Riverdale returns to the CW Wednesday night. The second season promises more of the guilty pleasures served up in this surprisingly fun take of the Archie gang. It’s been wicked fun and I’m encouraged that it’s such a big hit.
Archie has had success in media beyond comics before Riverdale. There was an Archie radio show in the 40s and 50s. It’s a tough one to sit through, even for an old-time radio buff like me. Filmation Studios provided year after year of Archie cartoons for Saturday mornings, starting with The Archie Show and continuing with many spin-offs and sequels. And there have been several TV and movie fits and starts over the years, most notably the early 90s Return to Riverdale.

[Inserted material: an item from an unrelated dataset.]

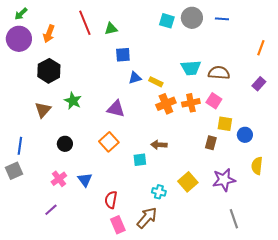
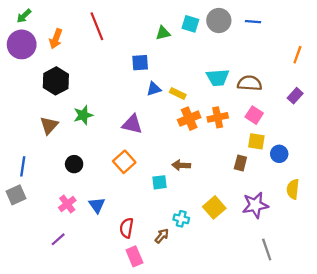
green triangle: (111, 29) -> (163, 33), moved
green star: (73, 101) -> (83, 115), turned 30
pink square: (214, 101) -> (254, 115), moved
brown arrow: (147, 218) -> (162, 236), moved, size x0.6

I graduated from UNC’s Business School about that time, and although I would embark on a traditional marketing career, even then I was looking for a way to blend my traditional marketing skills with Geek Culture. It wasn’t until years later, when I co-founded Captain Action Enterprises and the Bonfire Agency, that I would successfully do it. So while I was interviewing with Lever Bros., P&G and Kraft for traditional MBA marketing jobs, I also arranged an interview with the Chairman of Archie Comics.
I was invited to Archie’s Mamaroneck headquarters. In hindsight, I now know that my interview was about ten years too early. In those days, few could envision how important the business of Geek Culture would become. But one of the big topics we discussed was all about making the brand bigger with a made-for-TV-movie called Return to Riverdale. There were a lot of hopes and dreams dashed as a result of that tepidly received show.
So it’s all the better that the new CW Riverdale series show is such a hit. I’ve enjoyed watching it so far. I was very surprised, when sorting through my pal Freddie’s comic collection (more on that here) to come across one particular letter in a tattered copy of Archie Annual #15 from 1963.
As you can see, one of the cast members of an Archie pilot engaged in a little promotion, combined with pleading for swag from the Archie Comics powers-that-be. Wayne Adams, the actor who would play Reggie, is almost in character.
It’s a crazy look back at how things were done in the early days of what would get labeled transmedia. Today folks would try to accomplish the same thing with a well-orchestrated mix of social media and PR.
Which Witch is Which?
Beyond the clique of Riverdale High’s most popular students, it’s been reported that Sabrina may be joining the gang on the small screen. I think that’s great. I’ve been enjoying the very creepy Chilling Adventures of Sabrina comic series by Roberto Aguirre-Sacasa and Robert Hack, upon which the show is reportedly based.
I was introduced to this platinum beauty when she was cast as the “love interest” in what was essentially the Sugar, Sugar music video. We didn’t really call them music videos in those days but all the cool cartoons would feature chase scenes or spotlight songs within the framework of the larger cartoon. As I got older, it always seemed to me that all these quick-cut montages were an outgrowth of Richard Lester’s Hard Day’s Night.
Sabrina has had many incarnations over the years, but she debuted in Madhouse #22 along with her familiar Salem and her supporting cast. For years she was sort of a Bewitched type character with one foot in Archie’s neighborhood. She’d later leave the Archie style behind to become a stylized young girl and even an anime-esqe heroine. Sabrina was most widely seen in the long running ABC series starring Mellissa Joan Hart, of course.
But I’m really interested in Sabrina’s earlier walk on the wild side. In 1972, Archie Comics tepidly introduced the Red Circle line with a comic called Chilling Adventures in Sorcery as Told by Sabrina. Here Sabrina played the role of the spooky narrator. In comics, there is a rich and long tradition of horror hosts introducing macabre tales. During the first two issues, Sabrina would dutifully introduce watered down ghost stories. They were essentially EC comics by way of the Archie line’s house style.
By issue #3, it all changed. Each issue featured genuinely spooky stories, in the classic horror comics traditional, by top talents like Gray Morrow and Alex Toth. The Archie house style was thrown out the window, unfortunately along with Sabrina.
But the precedent was set. I’m leaving the lights on when CW does introduce this spooky Sabrina show.